* _What to do_
The answer should be each line from the entries below that has the word "Comics" in it.

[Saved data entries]
* * *
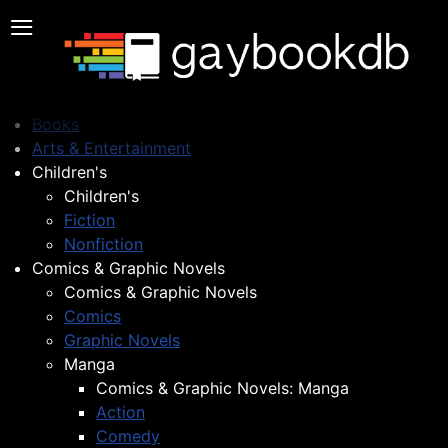
≡
Books
Arts & Entertainment
Children's
Children's
Fiction
Nonfiction
Comics & Graphic Novels
Comics & Graphic Novels
Comics
Graphic Novels
Manga
Comics & Graphic Novels: Manga
Action
Comedy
* * *
* _Completed task_
Comics & Graphic Novels
Comics & Graphic Novels
Comics
Comics & Graphic Novels: Manga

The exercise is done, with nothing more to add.